多くのISO17025認定試験所では、これら両手法を組み合わせることで、より信頼性の高い検査結果を提供しています。

認定試験所を選ぶ際のポイント

重要な注意点として、試験所がISO17025認定を持っていても、認定範囲は検査項目ごとに異なります。例えば「卵と大豆のアレルゲン検査」には認定があっても、「甲殻類やグルテン」については認定範囲外である場合があります。各国の規制当局が認定試験所での検査を求める場合、必ず該当するアレルゲン項目について認定を受けているかを確認する必要があります。

よくある質問

Q.ISO17025認定の有効期限はありますか?

ISO17025認定は通常、定期的な監査(通常1-2年ごと)と再認定審査(通常4-5年ごと)を経て維持されます。リクエスト時に最新の認定状況を確認し、有効な認定を保持している試験所の情報を提供します。

Q.認定範囲はどのように確認できますか?

各試験所のISO17025認定証明書には「認定範囲(Scope of Accreditation)」が明記されており、どのアレルゲン項目・検査手法について認定を受けているかが詳細に記載されています。データセットには各試験所の検査可能アレルゲンと認定番号を含めています。

Q.日本国内と海外の認定機関の違いは?

日本ではJAB(日本適合性認定協会)やJCLAが認定機関として機能し、海外では各国にUKAS(英国)、A2LA/ANAB(米国)、DAkkS(ドイツ)などの認定機関があります。これらはILAC-MRA(国際相互承認)により相互に認められており、グローバルに通用する認定です。

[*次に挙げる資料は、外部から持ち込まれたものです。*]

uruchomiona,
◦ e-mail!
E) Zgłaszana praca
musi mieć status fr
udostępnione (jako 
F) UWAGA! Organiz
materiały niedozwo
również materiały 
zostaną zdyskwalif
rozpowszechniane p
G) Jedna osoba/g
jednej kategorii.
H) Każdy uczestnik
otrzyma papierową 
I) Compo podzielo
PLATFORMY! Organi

Q.検査手法(ELISA vs PCR)はどう選ぶべきですか?

ELISA法はタンパク質を検出するため定量性に優れ、規制対応の表示値確認に適しています。PCR法はDNAを検出するため微量検出や高度加工品に有効ですが、タンパク質変性の影響を受けません。両手法を併用することで相互確認が可能です。ISO17025認定試験所では、試料の性質に応じて適切な手法を推奨してくれます。